LIKWID-tut: Hands-on: Hardware Performance Counters

Task: Explore the behavior of the MFPCG benchmark using likwid-perfctr

In this exercise you will analyze and predict the data access pattern of MFPCG and validate your prediction with likwid-perfctr measurements.

Preparation

You can find the benchmark code in the MFCG folder in your home directory.

Investigate the benchmark code

The MFPCG benchmark implements a matrix-free Conjugate Gradient (CG) solver with a Gauss-Seidel preconditioner. The main solver loop is in Solver.cpp from line 30. Four functions are called in this loop, two of which are in Grid.cpp and the other two are in PDE.cpp.

Run benchmark

Whole application measurements

Run on a single core and on a full socket with the MEM_DP group:

$ module load likwid intel
$ make
$ srun --cpu-freq=2900000-2900000:performance likwid-perfctr -g MEM_DP -C S0:0 ./perf 2500 40000
$ srun --cpu-freq=2900000-2900000:performance likwid-perfctr -g MEM_DP -C S0:0-15 ./perf 2500 40000

The benchmark itself prints a performance number in MLUP/s (million lattice site updates per second). Questions:

What is the computational intensity of the code in flops/byte?
Does the performance scale from 1 core to the full socket?
Is the clock speed constant and independent of the number of cores used?

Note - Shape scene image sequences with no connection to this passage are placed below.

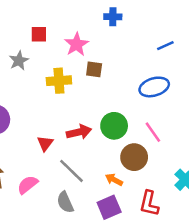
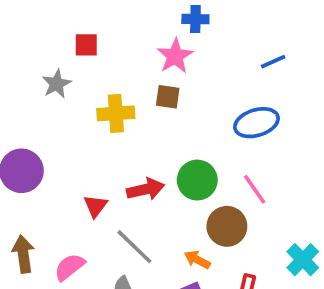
pink star: (76, 44) -> (175, 56), moved

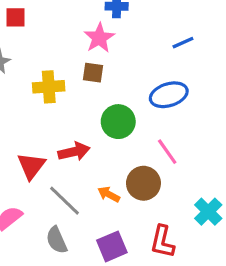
red square: (86, 45) -> (16, 17), moved
green circle: (197, 180) -> (118, 122), moved
red triangle: (95, 206) -> (31, 166), size x1.4
orange arrow: (197, 260) -> (109, 194), moved

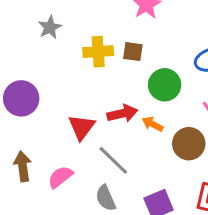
brown square: (93, 73) -> (133, 52), moved
orange arrow: (109, 194) -> (153, 124), moved

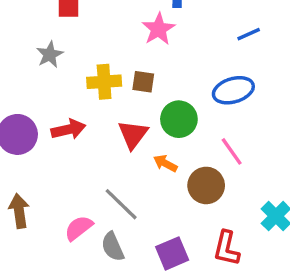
red arrow: (122, 113) -> (68, 129), moved
red triangle: (82, 127) -> (133, 134), moved
pink semicircle: (60, 177) -> (79, 228), moved

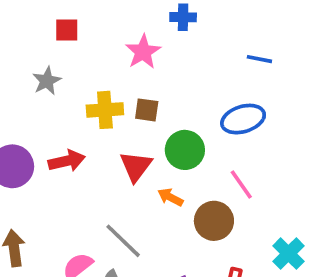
pink star: (159, 29) -> (143, 52), moved
blue line: (249, 34) -> (259, 59), turned 35

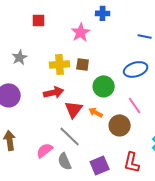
gray star: (47, 81) -> (20, 57), moved
red arrow: (67, 161) -> (54, 92), moved
red triangle: (136, 166) -> (74, 109), moved

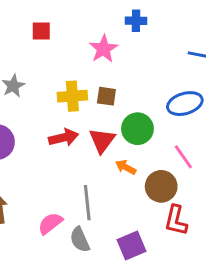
red triangle: (74, 109) -> (102, 141), moved
gray line: (70, 136) -> (87, 203), turned 40
red L-shape: (132, 162) -> (176, 220), moved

Analyze binary for the most time-consuming functions

The binary perf-serial is built along with the parallel binary but with options -qopenmp-stubs and -pg.

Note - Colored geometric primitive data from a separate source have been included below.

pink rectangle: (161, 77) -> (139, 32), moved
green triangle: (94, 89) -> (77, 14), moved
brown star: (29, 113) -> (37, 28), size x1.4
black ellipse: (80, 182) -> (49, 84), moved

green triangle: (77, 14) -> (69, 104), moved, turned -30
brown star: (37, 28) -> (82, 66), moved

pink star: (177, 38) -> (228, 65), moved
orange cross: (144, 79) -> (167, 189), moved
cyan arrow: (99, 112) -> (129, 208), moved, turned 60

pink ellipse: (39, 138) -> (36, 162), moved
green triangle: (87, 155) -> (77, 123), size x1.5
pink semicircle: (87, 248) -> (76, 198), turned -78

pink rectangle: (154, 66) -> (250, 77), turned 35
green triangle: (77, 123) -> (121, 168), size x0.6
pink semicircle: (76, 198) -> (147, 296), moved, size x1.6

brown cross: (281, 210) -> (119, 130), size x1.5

Run the binary and get the runtime profile:

$ ./perf-serial 2500 40000
$ gprof --flat-profile perf-serial gmon.out

What is the hot spot of the program, i.e., where is most of the runtime spent?

In-depth analysis

Instrument the binary yourself using the LIKWID Marker API:

one region around the whole PCG loop (src/Solver.cpp)
one around the each of the two loops in the preconditioner in PDE::GSPreCon (src/PDE.cpp)
one around the loop in Grid::axpby() (src/Grid.cpp)

Add $LIKWID_INC, $LIKWID_LIB, -llikwid and -DLIKWID_PERFMON to the Makefile. Note: These shell variables are set by our likwid module, so they are not portable to other systems.

Compile the code with:

$ make

First run on a single core with the MEM_DP and the FLOPS_DP groups:

$ srun --cpu-freq=2900000-2900000:performance likwid-perfctr -g <group> -C S0:0 -m ./perf 2500 40000

Look at the following derived metrics in the different regions:

overall instructions executed
floating-point performance
Vectorization ratio
Memory read/write data volume ratio
memory bandwidth

How do the two parts of the preconditioner compare with each other and with axpby? Is the code vectorized? What is the SIMD width? What fraction of the arithmetic instructions are vector instructions? What fraction of the overall arithmetic work is done with vectorized instructions?

Now execute the benchmark using all cores on one socket:

$ srun --cpu-freq=2900000-2900000:performance likwid-perfctr -g MEM_DP -C S0:0-15 -m ./perf 2500 40000

Questions:

Do the two parts of the preconditioner scale across cores?
Does the performance of the axpby loop scale?
Any theories?

Optional task if you finish early: Investigate changes with different grid size: Run the MFPCG with the grid size 10000x10000 and compare the results with the results of the 2500x40000 runs:

$ srun --cpu-freq=2900000-2900000:performance likwid-perfctr -g MEM_DP -C S0:0-15 -m ./perf 10000 10000

How does the bandwidth change?
Any other metric that changes significantly?
What could be the reason in case of changes?

Last modified: Thursday, 31 July 2025, 11:51 AM